1. À faire en cours:

- D’après ce que vous connaissez des cités (grâce aux journaux, télé, etc.), pensez-vous que La haine reflète vraiment la situation des cités en France? Ou il s’agit plutôt d’un film démagogique qui exprime l’opinion politique du réalisateur? 

- Mathieu Kassovitz, croyez-vous qu’il est pour ou contre les jeunes des cités/ les policiers ? Pourquoi croyez-vous qu’il interprète un skinhead?  
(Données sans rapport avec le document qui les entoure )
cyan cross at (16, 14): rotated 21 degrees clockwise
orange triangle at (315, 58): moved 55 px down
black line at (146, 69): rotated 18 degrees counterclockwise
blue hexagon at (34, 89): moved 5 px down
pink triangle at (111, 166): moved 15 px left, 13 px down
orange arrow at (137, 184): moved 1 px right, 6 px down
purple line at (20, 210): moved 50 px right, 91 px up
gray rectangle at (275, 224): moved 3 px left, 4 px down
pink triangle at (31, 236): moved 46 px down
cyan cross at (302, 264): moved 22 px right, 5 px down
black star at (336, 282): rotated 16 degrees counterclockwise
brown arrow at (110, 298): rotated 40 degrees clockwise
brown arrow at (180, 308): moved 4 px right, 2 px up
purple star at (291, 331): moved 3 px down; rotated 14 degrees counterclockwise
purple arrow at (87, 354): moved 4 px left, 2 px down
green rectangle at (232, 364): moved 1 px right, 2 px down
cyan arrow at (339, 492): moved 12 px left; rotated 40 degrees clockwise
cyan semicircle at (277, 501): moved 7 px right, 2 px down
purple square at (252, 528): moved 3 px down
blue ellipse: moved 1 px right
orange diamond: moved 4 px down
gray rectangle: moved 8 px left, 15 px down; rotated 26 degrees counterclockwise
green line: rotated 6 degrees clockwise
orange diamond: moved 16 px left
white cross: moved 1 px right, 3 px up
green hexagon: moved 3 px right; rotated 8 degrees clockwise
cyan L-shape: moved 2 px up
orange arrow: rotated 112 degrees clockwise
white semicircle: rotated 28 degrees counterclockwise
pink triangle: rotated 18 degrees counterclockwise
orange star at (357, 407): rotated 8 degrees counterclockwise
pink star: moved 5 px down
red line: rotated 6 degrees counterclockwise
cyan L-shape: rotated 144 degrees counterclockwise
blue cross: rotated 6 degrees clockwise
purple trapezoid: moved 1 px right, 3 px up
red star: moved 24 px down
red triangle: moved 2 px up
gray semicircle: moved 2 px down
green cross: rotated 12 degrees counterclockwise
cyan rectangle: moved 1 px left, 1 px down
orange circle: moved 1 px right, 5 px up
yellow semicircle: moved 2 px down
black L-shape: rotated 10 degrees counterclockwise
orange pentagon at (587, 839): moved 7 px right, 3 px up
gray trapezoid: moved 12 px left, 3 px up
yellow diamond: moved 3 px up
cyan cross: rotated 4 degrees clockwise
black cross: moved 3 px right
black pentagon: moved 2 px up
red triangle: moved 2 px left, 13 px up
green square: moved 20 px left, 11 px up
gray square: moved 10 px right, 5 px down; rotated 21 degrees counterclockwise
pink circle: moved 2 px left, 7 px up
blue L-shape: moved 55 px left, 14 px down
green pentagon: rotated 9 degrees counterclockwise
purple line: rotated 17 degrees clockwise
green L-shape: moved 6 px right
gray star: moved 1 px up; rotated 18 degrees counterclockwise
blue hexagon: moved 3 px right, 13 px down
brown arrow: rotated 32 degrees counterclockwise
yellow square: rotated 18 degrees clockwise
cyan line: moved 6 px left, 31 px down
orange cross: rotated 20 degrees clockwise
- Imaginez que vous êtes le président de la République. Quelles mesures prendriez-vous? Contre qui et pourquoi? 

2. Devoirs à faire à la maison: 

 - Choisissez un personnage et racontez votre point de vue par rapport aux autres personnages (jeunes de banlieue, policiers, société…) 

- Le leitmotiv du film « C’est l’histoire d’un homme qui tombe d’un immeuble de 50 étages… » mais à la fin il change…  » C’est l’histoire d’une société qui tombe et qui, au fur et à mesure se répète pour se rassurer jusqu’ici tout va bien, jusqu’ici tout va bien… L’important ce n’est pas la chute, c’est l’atterrissage ». Pourquoi croyez-vous qu’ils ont changé ce message? Qu’est ce que ce leitmotiv représente dans le film?